• **TRY IT**
Reproduce, word for word, every line starting at the line that contains "Development Land Assets" and ending with the final line of the entries.

• **EXERCISE DATA**

>>>

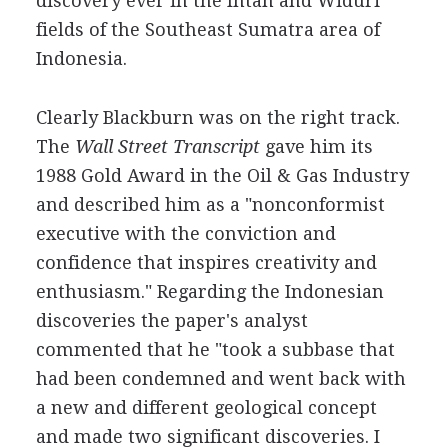
discovery ever in the Intan and Widuri
fields of the Southeast Sumatra area of
Indonesia.
Clearly Blackburn was on the right track.
The
Wall Street Transcript
gave him its
1988 Gold Award in the Oil & Gas Industry
and described him as a "nonconformist
executive with the conviction and
confidence that inspires creativity and
enthusiasm." Regarding the Indonesian
discoveries the paper's analyst
commented that he "took a subbase that
had been condemned and went back with
a new and different geological concept
and made two significant discoveries. I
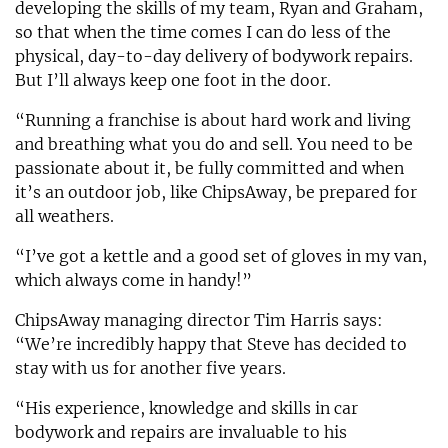
developing the skills of my team, Ryan and Graham,
so that when the time comes I can do less of the
physical, day-to-day delivery of bodywork repairs.
But I’ll always keep one foot in the door.
“Running a franchise is about hard work and living
and breathing what you do and sell. You need to be
passionate about it, be fully committed and when
it’s an outdoor job, like ChipsAway, be prepared for
all weathers.
“I’ve got a kettle and a good set of gloves in my van,
which always come in handy!”
ChipsAway managing director Tim Harris says:
“We’re incredibly happy that Steve has decided to
stay with us for another five years.
“His experience, knowledge and skills in car
bodywork and repairs are invaluable to his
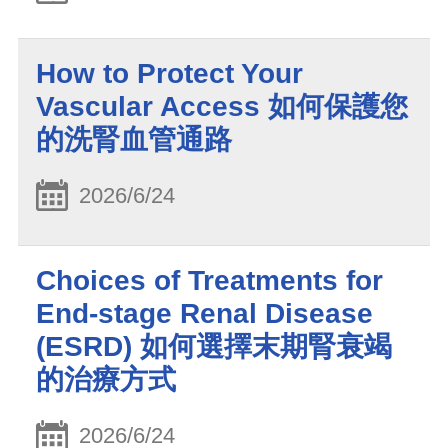
How to Protect Your
Vascular Access 如何保護您
的洗腎血管通路
2026/6/24
Choices of Treatments for
End-stage Renal Disease
(ESRD) 如何選擇末期腎衰竭
的治療方式
2026/6/24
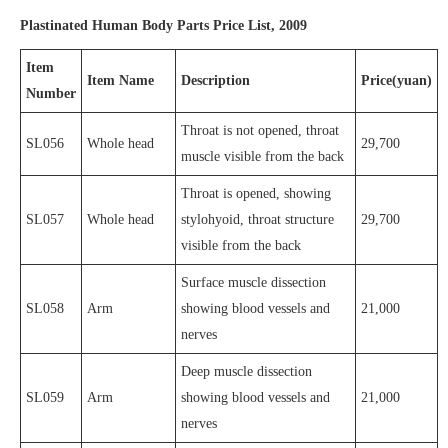
Plastinated Human Body Parts Price List, 2009
Item
Item Name
Description
Price(yuan)
Number
Throat is not opened, throat
SL056
Whole head
29,700
muscle visible from the back
Throat is opened, showing
SL057
Whole head
stylohyoid, throat structure
29,700
visible from the back
Surface muscle dissection
SL058
Arm
showing blood vessels and
21,000
nerves
Deep muscle dissection
SL059
Arm
showing blood vessels and
21,000
nerves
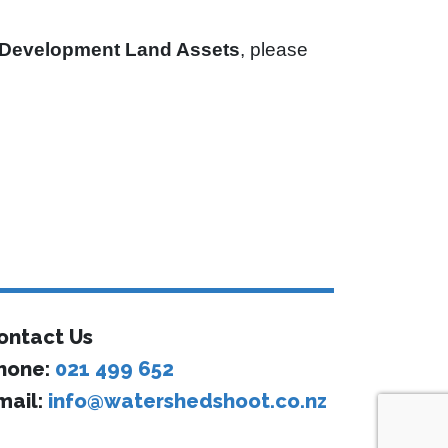
Development Land Assets
, please
ontact Us
hone:
021 499 652
mail:
info@watershedshoot.co.nz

<<<

• **EXERCISE RESULT**
Development Land Assets
, please
ontact Us
hone:
021 499 652
mail:
info@watershedshoot.co.nz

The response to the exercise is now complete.